Ну от чего бы у Анисьи Ляминой при самом завидном на всей станции петухе курица снесла голое яичко? Ровно скинула: совсем без скорлупы… А у Бояркиных черная кошка за три дня до войны стала белой: как есть поседела. К чему?.. Наконец, по секрету узнали, что Дарья Стукова, у которой в армии служило четверо сыновей да дома двое погодков поспевали к призыву, нарушив всякую власть мужа - бывшего красного партизана, - пешком шла за сорок пять верст в деревню Шутину, где еще жива была церковь…
И только по второму месяцу, когда мобилизация, считая и добровольцев, увела на фронт половину женатых и детных мужиков, станция притихла. А перед праздником услышали и первый бабий вой: пришла похоронка…
Скоро и ребятишки перестали бегать на станцию к каждому эшелону. Возле Афони опять собирался прежний круг. Только не заботили больше малышню военные советы. Теперь она спрашивала про настоящую войну. Афоня же был в затруднении:
- Смешные вы, ребята! Каждый день в кино ходили, все переглядели по десять раз: и "Броненосца Потемкина", и "Чапаева", и "Тринадцать", и про озеро Хасан, а меня спрашиваете.
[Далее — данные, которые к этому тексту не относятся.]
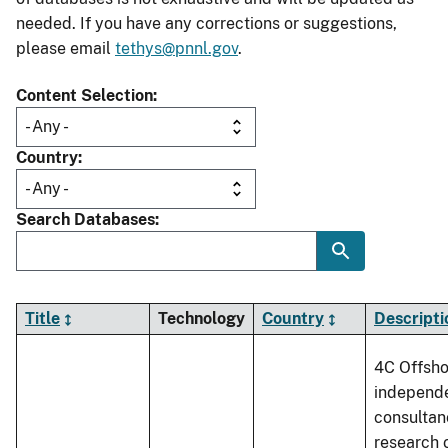
needed. If you have any corrections or suggestions,
please email
tethys@pnnl.gov
.
Content Selection
Country
Search Databases
Title
Technology
Country
Descripti
4C Offsho
independ
consultan
research 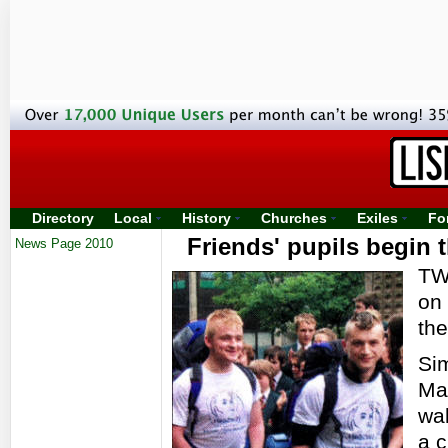
Directory
Local
History
Churches
Exiles
Fo
Friends' pupils begin t
News Page 2010
TWO
on 
the
Si
Ma
wal
a c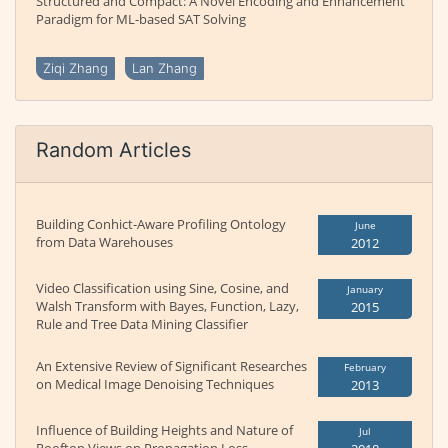
Structured and Compact: A Novel Encoding and Enhancement
Paradigm for ML-based SAT Solving
Ziqi Zhang
Lan Zhang
Random Articles
Building Conhict-Aware Profiling Ontology
June
from Data Warehouses
2012
Video Classification using Sine, Cosine, and
January
Walsh Transform with Bayes, Function, Lazy,
2015
Rule and Tree Data Mining Classifier
An Extensive Review of Significant Researches
February
on Medical Image Denoising Techniques
2013
Influence of Building Heights and Nature of
Jul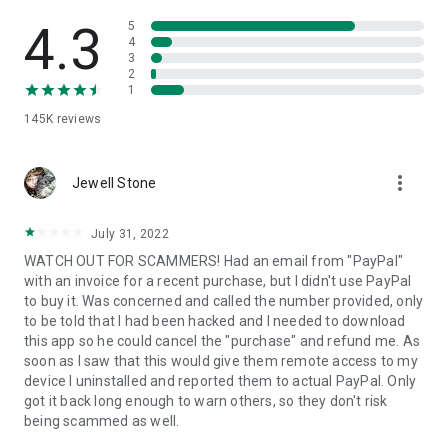
• View device information
• File transfer
4.3
5
• App list (Start/Uninstall apps)
4
3
• Push and pull Wi-Fi settings
2
• View system diagnostic information
1
• Real-time screenshot of the device
145K
reviews
• Store confidential information into the device clipboard
• Secured connection with 256 Bit AES Session Encoding.
Quick startup guide:
more_vert
1. Your session partner will send you a personal link to the
Jewell Stone
QuickSupport application. Clicking the link will start the app
download.
July 31, 2022
2. Open the QuickSupport app on your device.
WATCH OUT FOR SCAMMERS! Had an email from "PayPal"
3. You will see a prompt to join a session created by your
with an invoice for a recent purchase, but I didn't use PayPal
remote partner.
to buy it. Was concerned and called the number provided, only
4. When you accept the connection, the remote session will
to be told that I had been hacked and I needed to download
begin.
this app so he could cancel the "purchase" and refund me. As
soon as I saw that this would give them remote access to my
device I uninstalled and reported them to actual PayPal. Only
got it back long enough to warn others, so they don't risk
being scammed as well.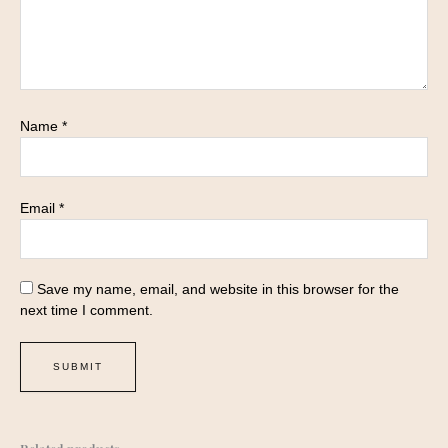
Name
*
Email
*
Save my name, email, and website in this browser for the
next time I comment.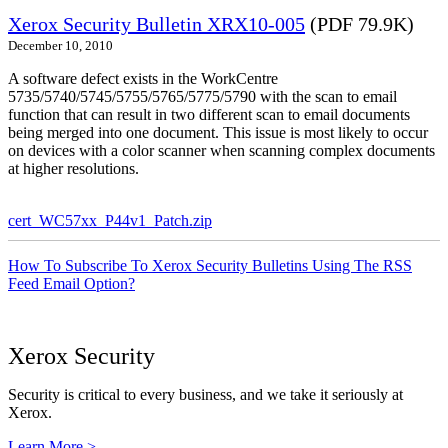
Xerox Security Bulletin XRX10-005
(PDF 79.9K)
December 10, 2010
A software defect exists in the WorkCentre
5735/5740/5745/5755/5765/5775/5790 with the scan to email
function that can result in two different scan to email documents
being merged into one document. This issue is most likely to occur
on devices with a color scanner when scanning complex documents
at higher resolutions.
cert_WC57xx_P44v1_Patch.zip
How To Subscribe To Xerox Security Bulletins Using The RSS
Feed Email Option?
Xerox Security
Security is critical to every business, and we take it seriously at
Xerox.
Learn More >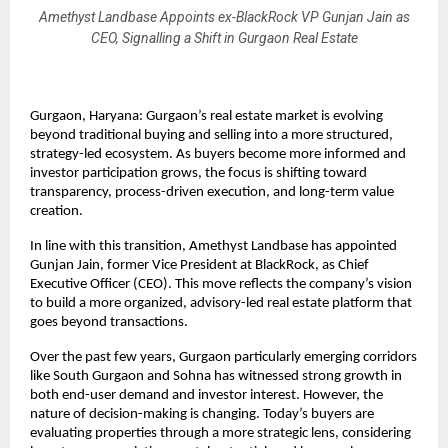
Amethyst Landbase Appoints ex-BlackRock VP Gunjan Jain as
CEO, Signalling a Shift in Gurgaon Real Estate
Gurgaon, Haryana: Gurgaon’s real estate market is evolving 
beyond traditional buying and selling into a more structured, 
strategy-led ecosystem. As buyers become more informed and 
investor participation grows, the focus is shifting toward 
transparency, process-driven execution, and long-term value 
creation.
In line with this transition, Amethyst Landbase has appointed 
Gunjan Jain, former Vice President at BlackRock, as Chief 
Executive Officer (CEO). This move reflects the company’s vision 
to build a more organized, advisory-led real estate platform that 
goes beyond transactions.
Over the past few years, Gurgaon particularly emerging corridors 
like South Gurgaon and Sohna has witnessed strong growth in 
both end-user demand and investor interest. However, the 
nature of decision-making is changing. Today’s buyers are 
evaluating properties through a more strategic lens, considering 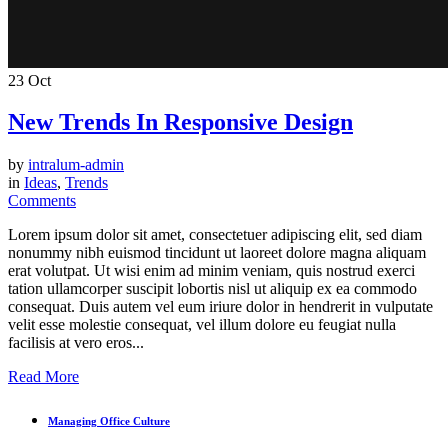
23
Oct
New Trends In Responsive Design
by
intralum-admin
in
Ideas
,
Trends
Comments
Lorem ipsum dolor sit amet, consectetuer adipiscing elit, sed diam
nonummy nibh euismod tincidunt ut laoreet dolore magna aliquam
erat volutpat. Ut wisi enim ad minim veniam, quis nostrud exerci
tation ullamcorper suscipit lobortis nisl ut aliquip ex ea commodo
consequat. Duis autem vel eum iriure dolor in hendrerit in vulputate
velit esse molestie consequat, vel illum dolore eu feugiat nulla
facilisis at vero eros...
Read More
Managing Office Culture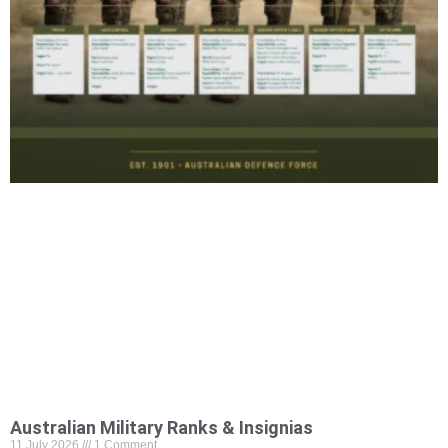
Australian Military Ranks & Insignias
11 July 2026
1 Comment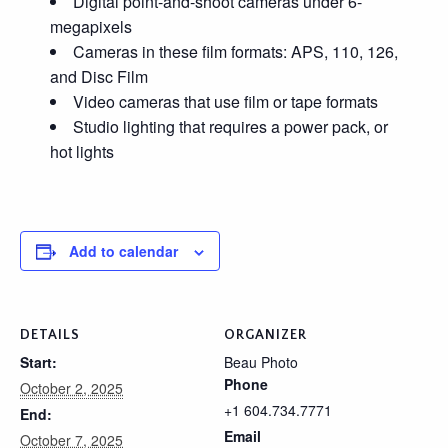
Digital point-and-shoot cameras under 6-
megapixels
Cameras in these film formats: APS, 110, 126,
and Disc Film
Video cameras that use film or tape formats
Studio lighting that requires a power pack, or
hot lights
Add to calendar
DETAILS
ORGANIZER
Start:
Beau Photo
Phone
October 2, 2025
+1 604.734.7771
End:
Email
October 7, 2025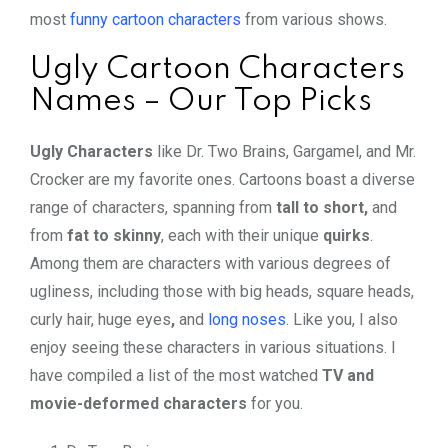
most
funny cartoon characters
from various shows.
Ugly Cartoon Characters
Names – Our Top Picks
Ugly Characters
like Dr. Two Brains, Gargamel, and Mr.
Crocker are my favorite ones. Cartoons boast a diverse
range of characters, spanning from
tall to short,
and
from
fat to skinny
, each with their unique
quirks
.
Among them are characters with various degrees of
ugliness, including those with
big heads, square heads,
curly hair, huge eyes
,
and
long noses
. Like you, I also
enjoy seeing these characters in various situations. I
have compiled a list of the most watched
TV and
movie-deformed characters
for you.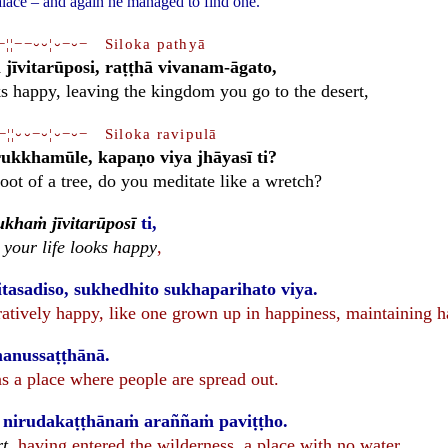
palace – and again he managed to find one.
−¦¦−−⏑⏑¦⏑−⏑− Siloka pathyā
jīvitarūposi, raṭṭhā vivanam-āgato,
ks happy, leaving the kingdom you go to the desert,
−¦¦⏑⏑−⏑¦⏑−⏑− Siloka ravipulā
ukkhamūle, kapaṇo viya jhāyasī ti?
root of a tree, do you meditate like a wretch?
ukhaṁ jīvitarūposī
ti,
,
your life looks happy
,
tasadiso, sukhedhito sukhaparihato viya.
ratively happy, like one grown up in happiness, maintaining h
anussaṭṭhānā.
 a place where people are spread out.
, nirudakaṭṭhānaṁ araññaṁ paviṭṭho.
rt
, having entered the wilderness, a place with no water.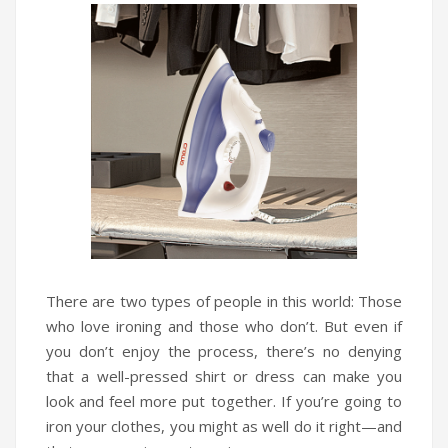
Infrared Cookers
Incense Burner
Food Processors
Portable Air Conditioners
Blenders
Water Dispensers
Rice cookers
There are two types of people in this world: Those
who love ironing and those who don’t. But even if
you don’t enjoy the process, there’s no denying
that a well-pressed shirt or dress can make you
look and feel more put together. If you’re going to
iron your clothes, you might as well do it right—and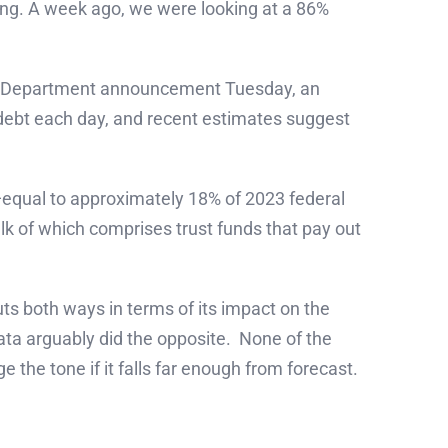
ing. A week ago, we were looking at a 86%
sury Department announcement Tuesday, an
 debt each day, and recent estimates suggest
s—equal to approximately 18% of 2023 federal
lk of which comprises trust funds that pay out
s both ways in terms of its impact on the
ta arguably did the opposite. None of the
e the tone if it falls far enough from forecast.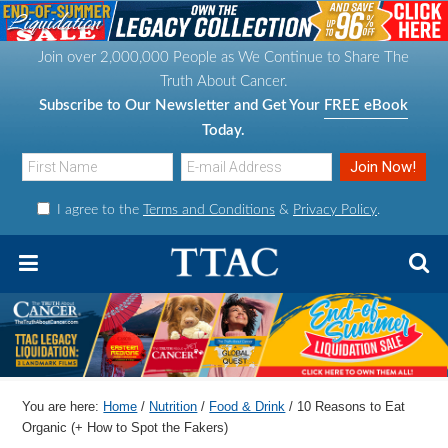
S
S
S
S
k
k
k
k
Join over 2,000,000 People as We Continue to Share The
i
i
i
i
Truth About Cancer.
p
p
p
p
Subscribe to Our Newsletter and Get Your
FREE eBook
t
t
t
t
Today.
o
o
o
o
p
m
p
f
I agree to the
Terms and Conditions
&
Privacy Policy
.
r
a
r
o
i
i
i
o
m
n
m
t
a
c
a
e
r
o
r
r
y
n
y
n
t
s
You are here:
Home
/
Nutrition
/
Food & Drink
/
10 Reasons to Eat
a
e
i
Organic (+ How to Spot the Fakers)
Вы теперича мне должны рассказывать. Я живого танка не видывал, ежели не считать Гешкиного с тазиком, даже про устройство его не знаю, стыд сказать. Вдруг меня призовут? Что делать буду?
И ребятня начинала вспоминать кинокартины, лихих конников и отважных пулеметчиков. На утоптанной возле караулки земле рисовали палочками танки, не забывая ни одной детали, чертили перед Афоней схемы военных кораблей, а он, чуть ли не на самом деле удивляясь такой образованности, маял своих "комиссаров" новыми вопросами. Сам же радовался в душе тому, что ребячьи глаза, веселели.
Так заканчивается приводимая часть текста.